Another quality green tea is the Chinese Longjing or “Dragon Well”. The most common tea in China, it is generally an affordable tea. Though as it is considered an artistan tea, making certain brands very expensive outside of China. This family of green teas is roasted after picking to inhibit oxidation. The result of this process is that Longjing teas have some of the highest concentrations of Catechins among green teas. To brew this tea use .5 tsp to 1 cup of water. Steep the tea for 2 to 3 minutes in water 176℉ to 185° (80°C- 85°C). You may also reuse the leaves for a second and third pour.
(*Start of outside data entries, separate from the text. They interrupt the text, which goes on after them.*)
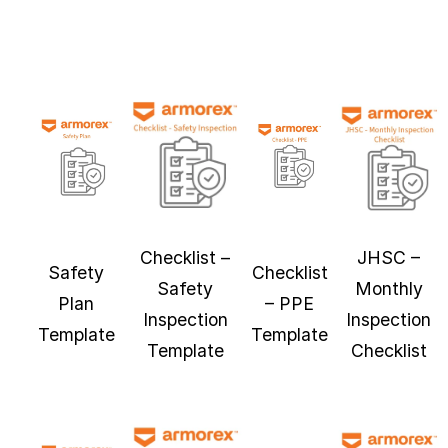
Checklist –
JHSC –
Safety
Checklist
Safety
Monthly
Plan
– PPE
Inspection
Inspection
Template
Template
Template
Checklist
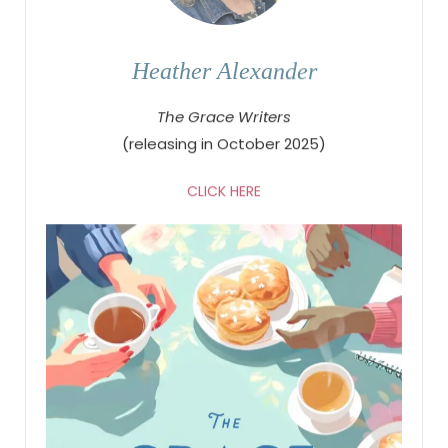
Heather Alexander
The Grace Writers
(releasing in October 2025)
CLICK HERE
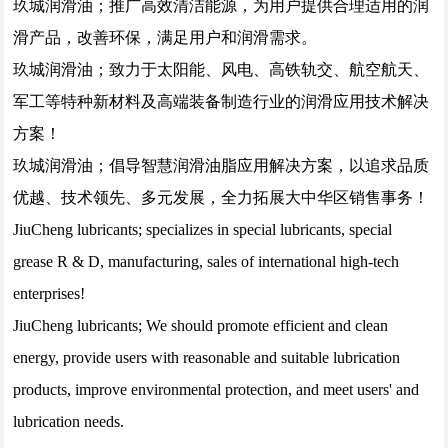
玖城润滑油；推广高效清洁能源，为用户提供合理适用的润
滑产品，改善环保，满足用户和润滑需求。
玖城润滑油；致力于太阳能、风电、高铁轨交、航空航天、
军工等特种新材料及高端装备制造行业的润滑应用技术解决
方案！
玖城润滑油；倡导智慧润滑油脂应用解决方案，以追求品质
优越、技术领先、多元发展，全力拓展大中华区销售事务！
JiuCheng lubricants; specializes in special lubricants, special
grease R & D, manufacturing, sales of international high-tech
enterprises!
JiuCheng lubricants; We should promote efficient and clean
energy, provide users with reasonable and suitable lubrication
products, improve environmental protection, and meet users' and
lubrication needs.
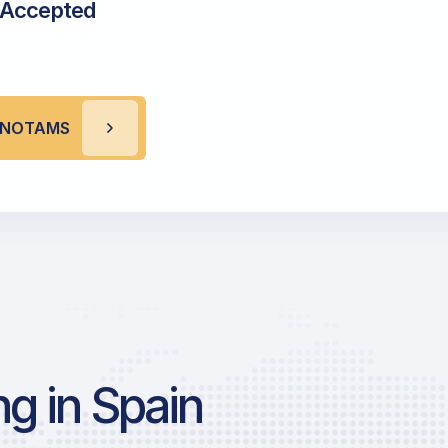
 Accepted
A NOTAMS
g in Spain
“Zhū Chá” also known as ‘Pearl Tea’ or ‘Gunpowder Tea’ is another popular Chinese tea. To make this tea the leaves are withered, steamed, rolled, and then dried. In the US and Europe this is a moderately priced green tea. It is also the primary tea used in traditional Moroccan mint tea. Generally, Zhū Chá is brewed by steeping 1 tsp in water at 70 °C (158 °F) to 80 °C (176 °F). Steep the first and second pours for around 1 minute.
Probably the most well know tea in the world is the Jasmine Green Tea that is popular in Chinese restaurants. Generally this is a very poor quality green tea with a pleasant aroma, with a nutritional value slightly above water. Though, along with the “Moroccan mint” mentioned above, there are a few other quality green teas that are worth considering. “Genmaicha” is a Japanese green tea with puffed brown rice. It’s flavor is sweet, toasty, and enjoyable. Lower in caffeine than most greens, “Houjicha” is a green Japanese tea that’s often made from roasted tea leaves and stems. Packing an unexpected sweet flavor, “Kukicha” is a steamed Japanese green tea that is made from the twigs of the tea plant. It is also low in caffeine. Though difficult to find in the US, “Pi Lo Chun” is maybe China’s most famous green tea. Much like “Zhū Chá” this tea is also brewed at lower temperatures.
As for how many cups of tea you should drink a day, I’m leaving you in the hands of the 9th century Chinese poet Lú Tóng. Known for his lifelong study of tea culture, he leaves us this poetic hint, maybe just less than a suggestion, of how much tea a person should consume.
“The first cup moistens my lips & throat;
The second ends my loneliness;
The third eases my nervous belly, & brings the wisdom of 5,000 chronicles;
With the fourth I sweat a little, evaporating tragedies and complication;
The fifth cup, purifies everything between heaven and earth.
And the sixth cup awakens my immortality;
The seventh cup remains, steaming –there is no reason to drink,
the cool wind carries me on to the island of the immortals.”
Forgiving my clumsy translation of this classic, you wild creatives should keep this in mind before drinking seven cups of green tea ––the traditional Chinese teacup is 4.5 oz., not 8 or 12 oz, like we have in the West.